There are 8 people interested in serving on a selection committee for a new faculty member. The Dean will select 3 to serve. How many ways might she select the three member team?

Answer 1

There are 8 people to choose from for the first person. The second person, there will be 7 different people left, and for the last person, only 6 people. The order that you choose them does not matter. The answer is 8*7*6. If you imagine the people as a,b,c,d,e,f,g, and h, think about the choices you have left. If you choose person a first, there are 7 different combinations for choosing the second person. a,b; a,c; a,d; a,e; a,f; a,g; a,h. So there are 8*7 combinations for the first two people.
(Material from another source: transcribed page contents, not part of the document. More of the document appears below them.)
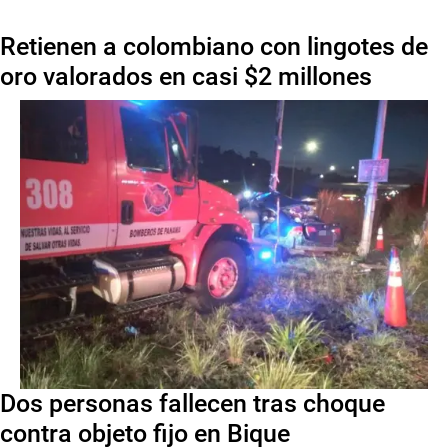
Retienen a colombiano con lingotes de
oro valorados en casi $2 millones
Dos personas fallecen tras choque
contra objeto fijo en Bique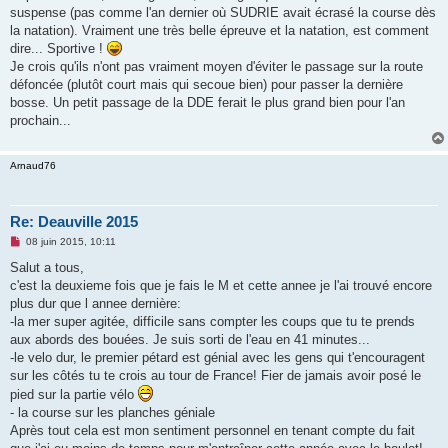
s
suspense (pas comme l'an dernier où SUDRIE avait écrasé la course dès
a
g
la natation). Vraiment une très belle épreuve et la natation, est comment
e
dire... Sportive !
n
o
Je crois qu'ils n'ont pas vraiment moyen d'éviter le passage sur la route
n
défoncée (plutôt court mais qui secoue bien) pour passer la dernière
l
u
bosse. Un petit passage de la DDE ferait le plus grand bien pour l'an
prochain...
Arnaud76
Re: Deauville 2015
M
08 juin 2015, 10:11
e
s
Salut a tous,
s
c'est la deuxieme fois que je fais le M et cette annee je l'ai trouvé encore
a
g
plus dur que l annee dernière:
e
-la mer super agitée, difficile sans compter les coups que tu te prends
n
o
aux abords des bouées. Je suis sorti de l'eau en 41 minutes...
n
-le velo dur, le premier pétard est génial avec les gens qui t'encouragent
l
u
sur les côtés tu te crois au tour de France! Fier de jamais avoir posé le
pied sur la partie vélo
- la course sur les planches géniale
Après tout cela est mon sentiment personnel en tenant compte du fait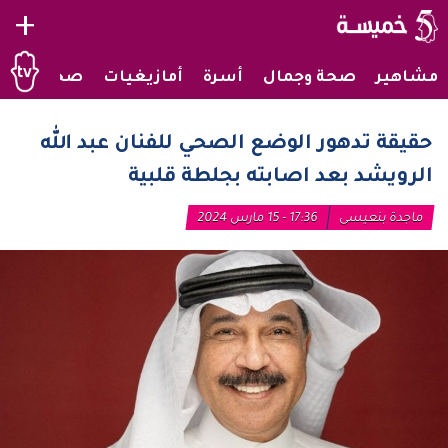
+
مشاهير
صحة وجمال
أسرة
أمازيغيات
صحراويات
حقيقة تدهور الوضع الصحي للفنان عبد الله
الرويشد بعد اصابته بجلطة قلبية
ماجدة بنعيسى
17:36 - 15 مارس 2024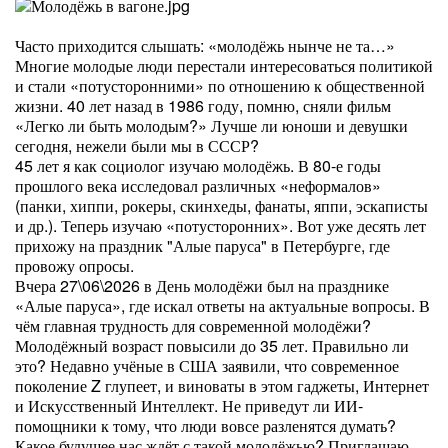
Часто приходится слышать: «молодёжь нынче не та…»
Многие молодые люди перестали интересоваться политикой
и стали «потусторонними» по отношению к общественной
жизни. 40 лет назад в 1986 году, помню, сняли фильм
«Легко ли быть молодым?» Лучше ли юноши и девушки
сегодня, нежели были мы в СССР?
45 лет я как социолог изучаю молодёжь. В 80-е годы
прошлого века исследовал различных «неформалов»
(панки, хиппи, рокеры, скинхеды, фанаты, яппи, эскаписты
и др.). Теперь изучаю «потусторонних». Вот уже десять лет
прихожу на праздник "Алые паруса" в Петербурге, где
провожу опросы.
Вчера 27\06\2026 в День молодёжи был на празднике
«Алые паруса», где искал ответы на актуальные вопросы. В
чём главная трудность для современной молодёжи?
Молодёжный возраст повысили до 35 лет. Правильно ли
это? Недавно учёные в США заявили, что современное
поколение Z глупеет, и виноваты в этом гаджеты, Интернет
и Искусственный Интеллект. Не приведут ли ИИ-
помощники к тому, что люди вовсе разленятся думать?
Какое будущее нас ждёт с такой молодёжью? Приглашаю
Then choosing the last, there are only 6 available to chose from.

Answer 2

thank you!!!

Answer 3

how many four letter combinations of math can you make if you use each letter only once?
would 4*3*2*1 be my answer?

Answer 4

Is each letter chosen from the set of 26?

Answer 5

no, just from the word MATH

Answer 6

So that is a permutation (not combination) because order counts.
Yes, in the first position there are four choices, then three, then two, then one, which makes 4! permutations.

Answer 7

okay, thanks again for the help !

Answer 8

In the previous problem, order does not matter, so for three members in the committee, we have overcounted 3! times (ABC,ACB,BAC,BCA,CAB,CBA), so the result of 8*7*6 must be divided by 3*2*1 to get the numbers of ways to choose the committee.

Answer 9

so our answer is actually 8*7*6/(3*2*1) ?

Answer 10

yes, mathmate is correct, I left out that very important part! sorry. Since each combination of three people has six different permutations, you have to divide the entire thing by six.

Answer 11

okay thanks for the clarification!!